[Distutils] pip vs easy_install vs distutils2

Jason Baker jbaker at zeomega.com
Tue Jun 1 15:42:57 CEST 2010


On Fri, May 28, 2010 at 6:13 PM, Tarek Ziadé <ziade.tarek at gmail.com> wrote:

> Hello,
>
> Distutils2 is going to be added back in Python (hopefully in 3.2) and
> without an install script, it's pretty useless as-is.
>
> We've discussed during the summit at Pycon to create some kind of
> bootstrap script in Python, to allow people to
> set up an installer of their choice, but I think it's a bad idea.
>
> = summary of the summit proposal =
>
> IIRC:
>
> - an "install" script is added in the scripts, for people to install
> distributions in Python.

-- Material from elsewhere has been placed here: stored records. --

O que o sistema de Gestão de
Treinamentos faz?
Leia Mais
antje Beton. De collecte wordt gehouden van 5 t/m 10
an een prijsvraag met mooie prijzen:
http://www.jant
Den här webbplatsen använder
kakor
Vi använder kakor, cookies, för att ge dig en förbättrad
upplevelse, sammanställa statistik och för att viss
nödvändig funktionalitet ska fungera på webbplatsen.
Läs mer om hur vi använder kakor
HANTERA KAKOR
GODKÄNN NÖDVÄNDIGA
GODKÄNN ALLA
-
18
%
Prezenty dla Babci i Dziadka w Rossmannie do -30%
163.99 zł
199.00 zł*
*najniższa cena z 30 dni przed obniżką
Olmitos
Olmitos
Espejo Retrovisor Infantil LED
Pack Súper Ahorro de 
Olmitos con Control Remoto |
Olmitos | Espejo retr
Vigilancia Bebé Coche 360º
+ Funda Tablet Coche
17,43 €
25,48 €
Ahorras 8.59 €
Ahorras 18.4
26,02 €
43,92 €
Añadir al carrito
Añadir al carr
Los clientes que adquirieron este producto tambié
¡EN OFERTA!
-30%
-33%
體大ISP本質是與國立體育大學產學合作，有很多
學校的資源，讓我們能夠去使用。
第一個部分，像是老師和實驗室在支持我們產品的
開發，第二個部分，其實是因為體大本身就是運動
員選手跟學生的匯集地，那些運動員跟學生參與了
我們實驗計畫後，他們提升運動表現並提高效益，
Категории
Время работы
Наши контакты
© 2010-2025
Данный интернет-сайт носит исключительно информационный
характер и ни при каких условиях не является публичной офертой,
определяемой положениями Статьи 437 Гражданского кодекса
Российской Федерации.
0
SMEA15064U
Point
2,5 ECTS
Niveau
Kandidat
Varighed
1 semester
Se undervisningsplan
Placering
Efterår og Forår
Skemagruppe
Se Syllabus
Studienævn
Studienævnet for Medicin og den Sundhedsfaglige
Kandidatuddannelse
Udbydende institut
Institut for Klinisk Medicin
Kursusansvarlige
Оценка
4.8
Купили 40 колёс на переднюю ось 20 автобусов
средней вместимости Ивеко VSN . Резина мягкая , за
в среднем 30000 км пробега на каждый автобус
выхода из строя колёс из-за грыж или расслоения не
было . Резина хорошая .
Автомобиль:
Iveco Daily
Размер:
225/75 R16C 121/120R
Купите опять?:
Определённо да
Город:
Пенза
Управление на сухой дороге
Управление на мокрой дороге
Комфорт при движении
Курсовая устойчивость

Could be called "pyinstall" for example.
>
> - when first used, it would ask the user to choose a third-party
> installer (like Pip). Then it would download it and
>  install it with a simple "python setup.py install"
>
> - from there, the install script would be linked to that installer.
>
> If I recall it correctly, this feature was proposed to be able to have
> a "modern" installer in Python without
> including it in the standard library. (so it can have its own shorter
> release cycles). The bootstrap story
> would just make it easier for people to get an installer, without
> having to do extra manual steps.
>
> The problem I have with this approach is that we need to manage
> somewhere at PyPI a list of potential installers,
> and maybe deal with upgrades and replacements. Plus, I am not sure
> that a user will really understand what to
> do when he's asked to chose an installer. Sounds like something we
> should only ask to power users, and
> people that know what they are doing with p7g. So a bootstrap script
> is useless for them.
>
> = alternative proposal =
>
> Let's add that script but powered by Distutils2. It could be Pip if
> people from this project think it's a good idea and want to merge, or
> an easy_install derivation, or a new script from scratch.
>
> IOW: you get an installer for free in the stdlib without having to think.
>
> Now for the problem of the release cycle (e.g. once in the standard
> library it has to wait 18 months for a new version),
> I propose that Distutils2 allow the usage of a third party installer
> through configuration. IOW, Distutils2 would ship with an installer,
> but could use through a simple change in distutils.cfg, another one
> installed by a third party project that is more recent.
>
> For this to work, we can define an installer standard interface ala
> wsgi. Basically, we state that an installer has to implement a simple
> function that takes a name of a project to install, and an optional
> version predicate:
>
>    def install(name, version=None):   # if version is None, it means
> the latest one.
>       ...
>
> This needs more work, uninstall is missing in that description, and
> what about the script options, etc. but you get the idea: make sure
> people can use the installer of their choice, if it turns out that the
> one provided by Distutils2 is not good enough anymore for any reason.
>
> Any opinion ?
>

One possible route would be to have distutils2 have an API that's similar in
concept to Apache Ivy[1] (but being pythonic, rather than requiring XML and
being Java oriented :-) ).  This way, people can build tools like pip and
easy_install with more standard behavior to make installing packages
easier.  That said, you wouldn't really *need* those packages.  The only
thing that you would really need is the Python interpreter and distutils2.
This would make it fairly easy to customize the build and installation
process as well (especially for tools like buildout or envbuilder).